Artifact 1

Help Received:

  • Power Point : “The Price of Being Sedentary”
  • Previous homework assignments
  • Textbook

Historical:

 

As cultures and societies have shifted and changed, so have the pathogens that follow them. Some pathogens disappear from groups due to the way they live. Some, like the plague, appear because certain lifestyles and cultures cater to them. For the most part, this has to do with poor sanitation. Germs and the practice of cleaning tools, dirty clothing, utensils, etc. were not even known about until pretty recently in human history.
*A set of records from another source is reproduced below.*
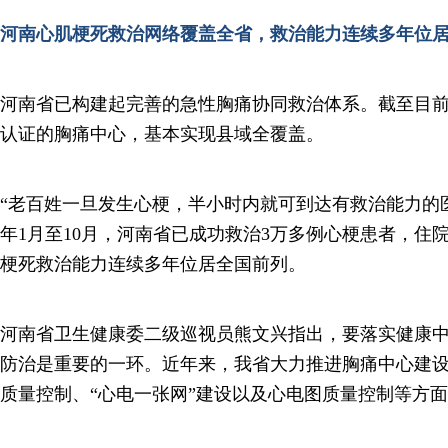
河南心肌梗死救治网络覆盖全省，救治能力连续多年位
河南省已构建起完善的急性胸痛协同救治体系。截至目前
认证的胸痛中心，基本实现县域全覆盖。
“老百姓一旦发生心梗，半小时内就可到达有救治能力的医院
年1月至10月，河南省已成功救治3万多例心梗患者，住院
梗死救治能力连续多年位居全国前列。
河南省卫生健康委二级巡视员熊文兴指出，要落实健康中原
防治是重要的一环。近年来，我省大力推进胸痛中心建
质量控制、“心电一张网”建设以及心电图质量控制等方面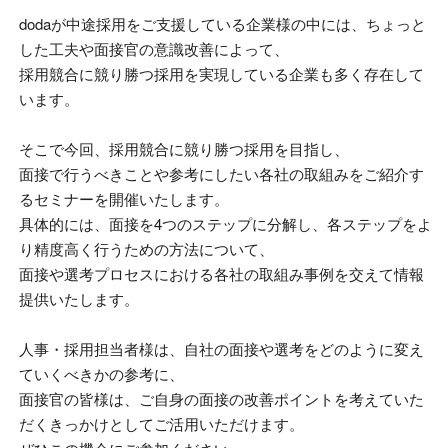
doda
が中途採用をご支援している企業様の中には、ちょっと
した工夫や面接官の意識改善によって、
採用競合に競り勝つ採用を実現している企業も多く存在して
います。
そこで今回、採用競合に競り勝つ採用を目指し、
面接で行うべきことや参考にしたい各社の取組みをご紹介す
るセミナーを開催いたします。
具体的には、面接を
4
つのステップに分解し、各ステップをよ
り精度高く行うための方法について、
面接や選考プロセスにおける各社の取組み事例を交えて情報
提供いたします。
人事・採用担当者様は、自社の面接や選考をどのように変え
ていくべきかの参考に、
面接官の皆様は、ご自身の面接の改善ポイントを考えていた
だくきっかけとしてご活用いただけます。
Back when humans were hunter-gatherers, disease was far less common. Rotting meat and still water were not sitting around, and because people had to carry everything, not much was carried with them, so exposure to parasites and bacteria from festering food was less common. Bands of traveling nomads were isolated, so groups of people rarely mingled with each other. When people started to settle down and grew crops and raised animals, disease skyrocketed. People lived around the animals, so they were exposed to parasites. Food was kept out, which invited bacteria into jugs of milk, exposed meat, and feces. Trade was introduced, and people were mingling with each other; spreading foreign agents amongst individuals who had never been exposed to them before. Irrigation, such as with the Egyptians was left water standing still. When disease struck, it affected anybody in close vicinity. This was what happened with the plague.
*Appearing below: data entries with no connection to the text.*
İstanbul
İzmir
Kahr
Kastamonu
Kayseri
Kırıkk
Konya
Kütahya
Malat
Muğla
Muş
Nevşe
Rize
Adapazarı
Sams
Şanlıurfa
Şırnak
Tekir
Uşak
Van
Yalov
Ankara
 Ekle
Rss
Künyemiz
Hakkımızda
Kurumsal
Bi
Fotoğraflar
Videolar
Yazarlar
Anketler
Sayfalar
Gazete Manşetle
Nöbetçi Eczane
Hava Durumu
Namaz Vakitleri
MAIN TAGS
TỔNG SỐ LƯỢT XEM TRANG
During the middle ages, sanitation was not only poor, but the commoners who had little money all lived close together. Families shared one-bedroom-sized housing areas; sometimes with other families, while the wealthy were able to lock themselves away as a means of quarantine. Priests would often receive and spread the disease in a matter of days because they were healing and blessing the afflicted. Transportation was by boat, which housed the very source of the plague: fleas on rats. This method of transportation and trade spread the disease throughout Europe.

 

Current Applications:

 

We may have more cures today for diseases that used to be the downfall of societies in ancient times, but with that technology we also have a higher risk of being affected by disease. Fast transportation often leads to outbreaks half way around the world from where it originated. People travel before symptoms of a disease even begin to present themselves. Antibiotics no longer work as well as they used to because of overuse and, thus, antibiotic resistance. The high cost of producing new antibiotics also makes it more difficult to combat these resistances. Immigration also introduces new diseases into populations that haven’t necessarily been as exposed to before. Technology has also increased the rate of global warming, which affects entire ecosystems. Pathogens mutate due to temperature, making them more resistant to certain medications. Some are able to survive in different hosts, or are transmissible year-round instead of just one or two seasons due to the fact that the colder seasons are no longer cold enough to keep them at bay. The world wide web also has an effect on being able to control people during these outbreaks because communication is so quick, and often inaccurate, that people begin to panic, self-diagnose, or come to outrageous conclusions. We live in a day and age where survival of the fittest has essentially been practically eliminated via technology from the human race, but that technology could eventually bring it back around ten-fold.